Currently, Ottawa sits 29th overall and only one team (New Jersey) has scored less goals per game. The Sens have also had trouble keeping the puck out of their net, sitting tied for 26th in goals-against-average.
The team has dealt Mike Fisher, Chris Kelly, Jarkko Ruutu and Brian Elliott. They may very well deal Chris Phillips and Chris Neil. This year needs to be a write-off in order for there to be hope for the future.
The Senators are 2-0 since acquiring 29-year-old goaltender Craig Anderson. It was quite the debut by Anderson, recording a 47 save shootout shutout and after two games in his new threads, Anderson sports a perfect 2-0 record, a gaudy 0.986 save percentage and an absolutely filthy 0.48 goals-against-average.
If the pending unrestricted free agent signs with Ottawa, they will have their undisputed number one they have been seeking for several seasons. It would allow Robin Lehner time to properly develop and permit the team to walk away from the talented, but fragile Pascal Leclaire, who is also UFA after this season.
There has to be some reservations with Anderson as he had recently been placed on the Injured Reserve list by Colorado and missed two games for "personal reasons". By his play since coming over in the trade, I'd say he's put those troubles behind him. Only time will tell if it stays that way.
Last season, Anderson was a workhorse, starting 71 games (fifth most) while posting a 38-25-7 record. His 38 victories were the seventh most in the NHL, more than Henrik Lundqvist and Miikka Kiprusoff, while his 0.917 save percentage was 11th best. Not bad considering no other goaltender faced more shots (2233) or made more saves (2047). His seven shutouts were third best in the league.
Kudos to Sens General Manager Bryan Murray for going out and getting what could be the answer to their goaltending woes. a legit number one. Sure those "personal reasons" may be cause for concern, but if he can provide stability in the crease and he has left his troubles back in Colorado, then it will be well worth the risk.
The Butler Is Doing It
Over his most recent 10 NHL games (he's only played 14), Bobby Butler has logged the vast majority (over 70 per cent) of his shifts beside Jason Spezza and Milan Michalek. The Butler has responded with seven points in his last five games.

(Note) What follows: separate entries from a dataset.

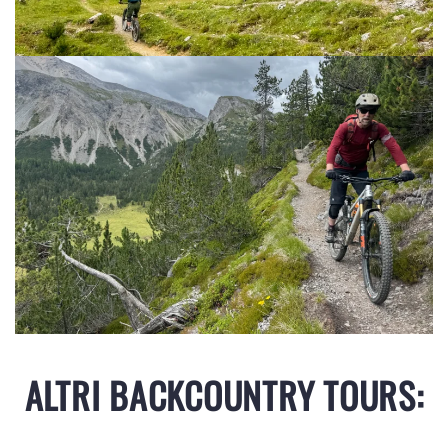
ALTRI BACKCOUNTRY TOURS: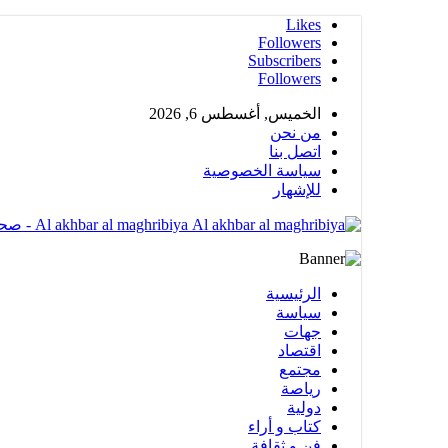
Likes
Followers
Subscribers
Followers
الخميس, أغسطس 6, 2026
من نحن
اتصل بنا
سياسة الخصوصية
للإشهار
Al akhbar al maghribiya - صحيغة الكترونية مهتمة بشؤون المملكة المغربية تضم عدة أقسام متنوعة
الرئيسية
سياسة
جهات
اقتصاد
مجتمع
رياصة
دولية
كتاب و أراء
فن و ثقافة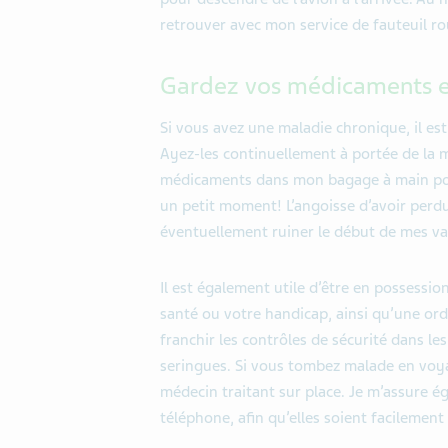
retrouver avec
mon service de fauteuil ro
Garde
z
vos médicaments e
Si vous avez une maladie chronique, il e
A
yez-les
continuellement
à portée de la 
médicaments dans mon bagage à main p
un
petit moment
! L
’
angoisse d
’avoir perd
éventuellement ruiner le début de mes va
Il est également utile
d’être en possessio
santé
ou votre handicap, ainsi qu
’une
ord
franchir les contrôles
de
sécurité dans le
seringues. Si vous tombez malade en voyag
médecin traitant
sur place
. Je m
’
assure é
téléphone, afin qu
’
elles soient facilement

So who exactly is Bobby Butler you ask? He was playing college hockey last year for New Hampshire, where he scored 53 points in 39 games while being named Hockey East's Player of the Year. He went undrafted and signed last March with the Senators, so chalk up another nice signing by Bryan Murray.
Before his call-up this season, Butler had registered a team leading 22 goals in 47 games with Binghamton. With only 38-year-old Daniel Alfredsson and 37-year-old hired gun Alexei Kovalev ahead of him on the depth chart at right wing, pending restricted free agent Butler has a real shot to make some hay next year, assuming he re-ups with Ottawa.